== Problem description ==
Below are the records. Gather each line that holds "nailed".

== Data ==
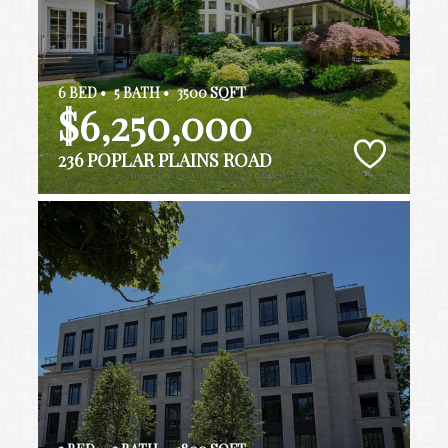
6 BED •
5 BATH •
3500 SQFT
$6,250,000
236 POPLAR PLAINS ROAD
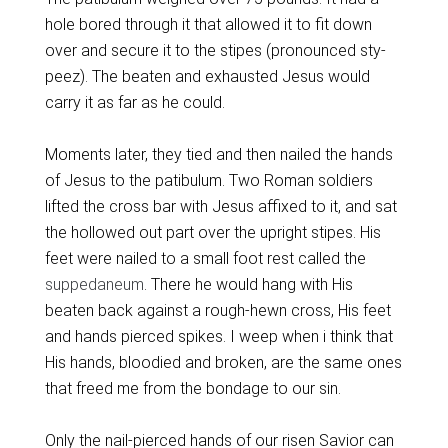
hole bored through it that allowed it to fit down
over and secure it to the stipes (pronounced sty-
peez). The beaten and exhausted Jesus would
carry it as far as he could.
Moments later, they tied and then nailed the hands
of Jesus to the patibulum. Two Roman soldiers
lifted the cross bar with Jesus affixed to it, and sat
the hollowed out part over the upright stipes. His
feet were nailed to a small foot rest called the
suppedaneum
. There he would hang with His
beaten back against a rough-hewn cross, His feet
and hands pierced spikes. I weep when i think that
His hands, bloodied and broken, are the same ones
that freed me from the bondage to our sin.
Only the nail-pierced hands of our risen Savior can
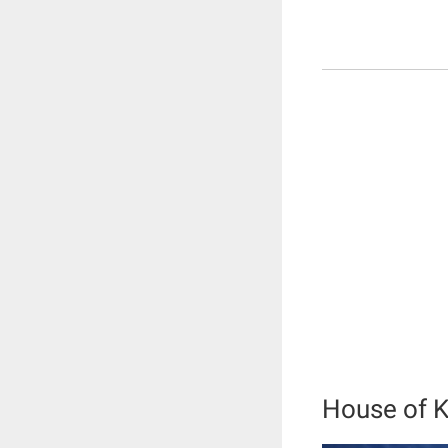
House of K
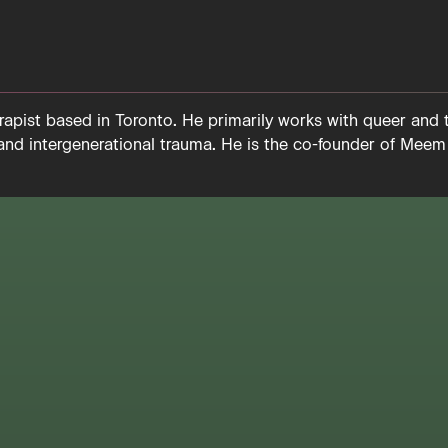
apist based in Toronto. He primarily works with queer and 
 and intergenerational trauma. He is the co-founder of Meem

---

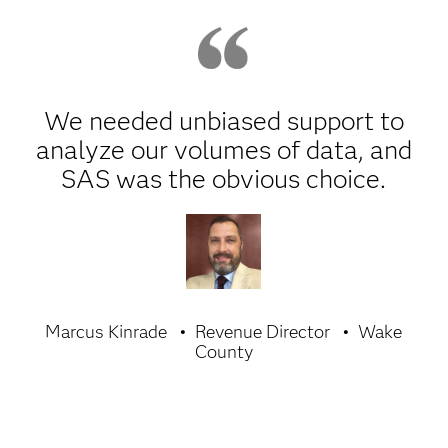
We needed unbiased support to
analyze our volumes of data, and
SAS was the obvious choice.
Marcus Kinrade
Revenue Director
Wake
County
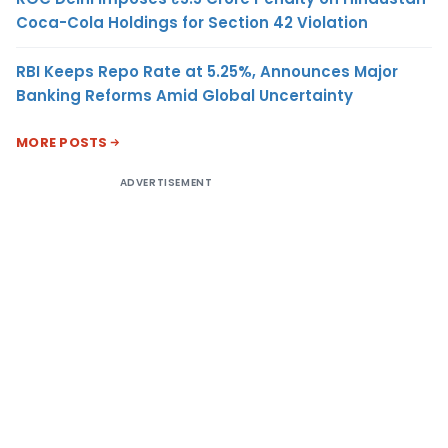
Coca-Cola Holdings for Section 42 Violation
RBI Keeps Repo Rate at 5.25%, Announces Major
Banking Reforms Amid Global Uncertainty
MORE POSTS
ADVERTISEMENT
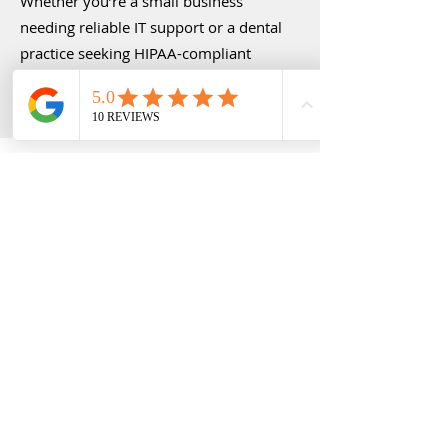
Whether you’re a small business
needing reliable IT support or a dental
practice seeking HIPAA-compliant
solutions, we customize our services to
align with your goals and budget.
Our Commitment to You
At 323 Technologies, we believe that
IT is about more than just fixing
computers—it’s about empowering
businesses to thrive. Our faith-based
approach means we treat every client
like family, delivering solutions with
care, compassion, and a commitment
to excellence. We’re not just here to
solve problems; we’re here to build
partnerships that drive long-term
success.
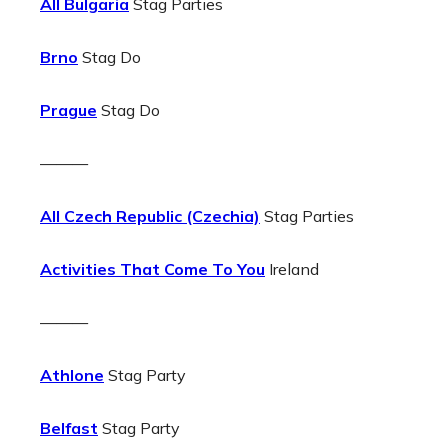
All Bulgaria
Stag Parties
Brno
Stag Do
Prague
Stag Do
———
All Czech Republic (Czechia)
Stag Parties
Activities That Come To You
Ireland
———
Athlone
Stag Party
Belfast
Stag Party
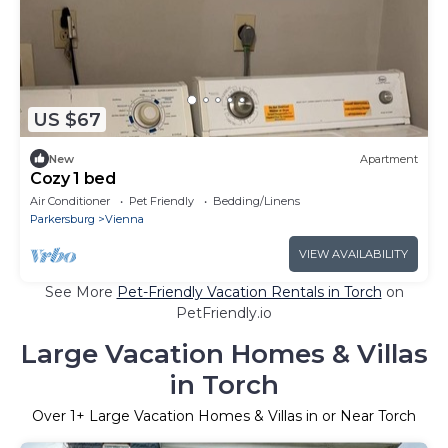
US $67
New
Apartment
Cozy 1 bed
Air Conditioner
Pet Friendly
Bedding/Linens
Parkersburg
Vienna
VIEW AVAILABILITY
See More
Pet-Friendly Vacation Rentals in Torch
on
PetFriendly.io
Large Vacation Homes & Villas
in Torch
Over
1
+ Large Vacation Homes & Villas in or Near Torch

---

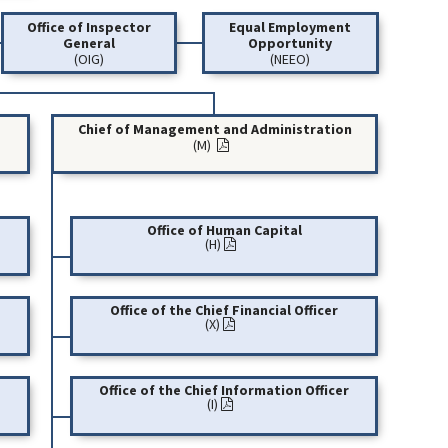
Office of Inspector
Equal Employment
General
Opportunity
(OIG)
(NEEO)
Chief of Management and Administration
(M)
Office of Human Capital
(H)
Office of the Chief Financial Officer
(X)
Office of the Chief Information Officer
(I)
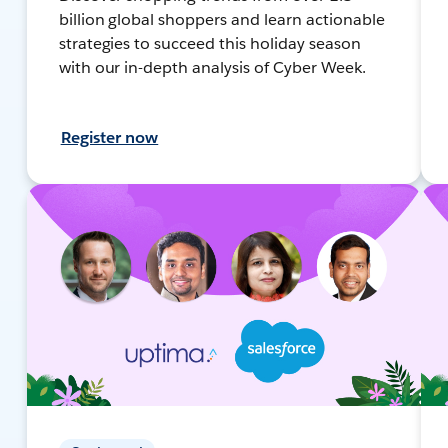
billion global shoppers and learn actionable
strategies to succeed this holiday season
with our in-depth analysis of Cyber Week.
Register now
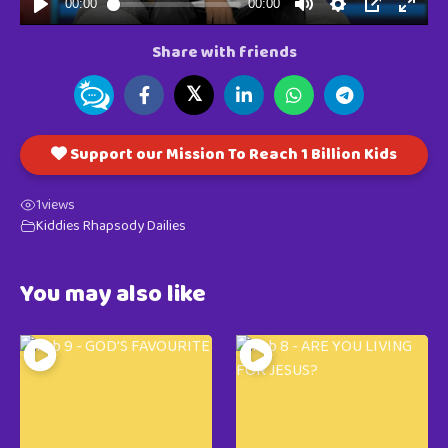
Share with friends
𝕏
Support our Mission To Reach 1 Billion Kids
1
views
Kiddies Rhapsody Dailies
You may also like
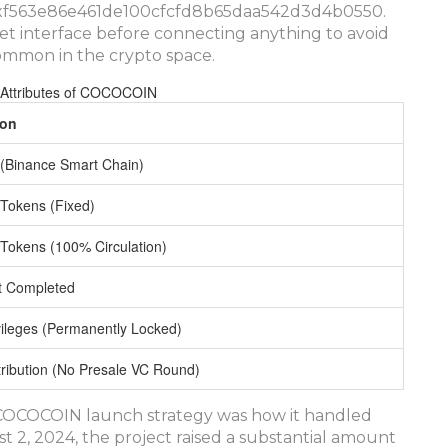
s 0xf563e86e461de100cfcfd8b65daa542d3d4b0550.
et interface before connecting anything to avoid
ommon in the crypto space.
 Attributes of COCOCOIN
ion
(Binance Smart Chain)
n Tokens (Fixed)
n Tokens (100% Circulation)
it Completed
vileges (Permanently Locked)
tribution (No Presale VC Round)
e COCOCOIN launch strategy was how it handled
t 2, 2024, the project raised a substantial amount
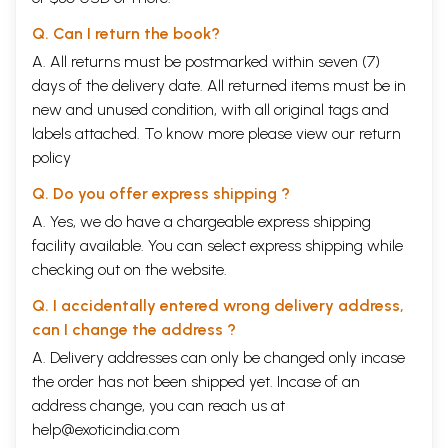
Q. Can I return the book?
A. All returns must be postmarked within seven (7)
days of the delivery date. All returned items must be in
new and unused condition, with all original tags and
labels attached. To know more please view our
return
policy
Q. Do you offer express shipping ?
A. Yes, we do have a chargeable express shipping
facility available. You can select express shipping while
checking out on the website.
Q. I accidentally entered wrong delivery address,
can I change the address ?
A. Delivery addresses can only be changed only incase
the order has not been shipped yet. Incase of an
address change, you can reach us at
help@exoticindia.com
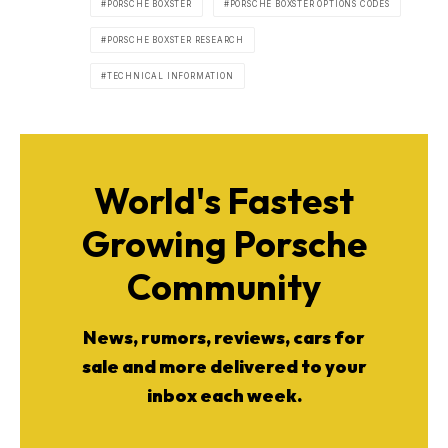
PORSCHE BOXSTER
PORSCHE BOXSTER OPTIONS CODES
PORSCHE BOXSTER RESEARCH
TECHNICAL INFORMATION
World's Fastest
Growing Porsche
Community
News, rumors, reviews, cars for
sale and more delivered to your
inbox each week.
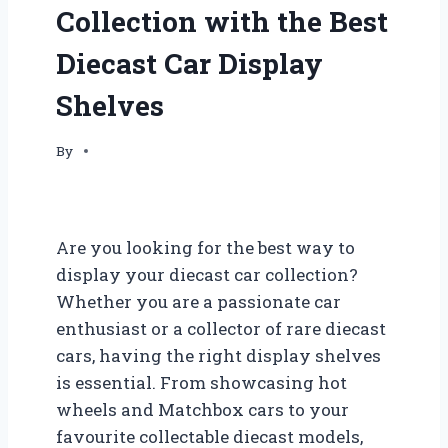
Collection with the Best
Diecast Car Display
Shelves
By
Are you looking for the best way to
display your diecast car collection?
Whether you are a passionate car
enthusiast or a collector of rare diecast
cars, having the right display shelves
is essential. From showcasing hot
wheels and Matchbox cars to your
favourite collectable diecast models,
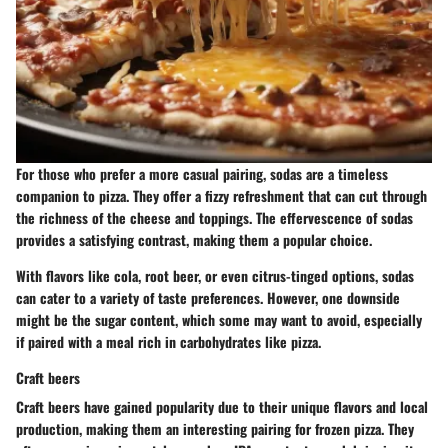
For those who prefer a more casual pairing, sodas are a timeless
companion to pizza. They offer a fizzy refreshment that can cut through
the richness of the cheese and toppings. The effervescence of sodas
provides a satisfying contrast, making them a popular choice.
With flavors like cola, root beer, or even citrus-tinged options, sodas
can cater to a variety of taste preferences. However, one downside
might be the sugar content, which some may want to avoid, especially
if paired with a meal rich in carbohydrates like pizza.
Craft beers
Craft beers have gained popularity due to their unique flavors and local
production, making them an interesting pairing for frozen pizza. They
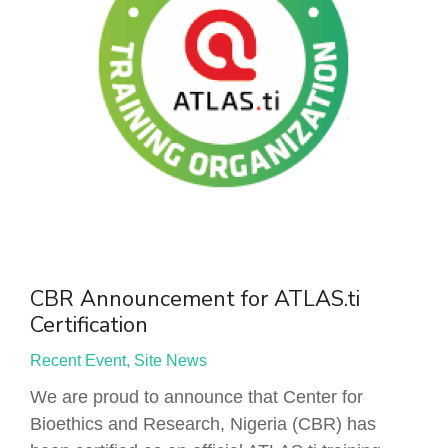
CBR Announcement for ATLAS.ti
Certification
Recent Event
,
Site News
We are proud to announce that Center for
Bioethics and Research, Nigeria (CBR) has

== Exercise answer ==
Moments later, they tied and then nailed the hands
feet were nailed to a small foot rest called the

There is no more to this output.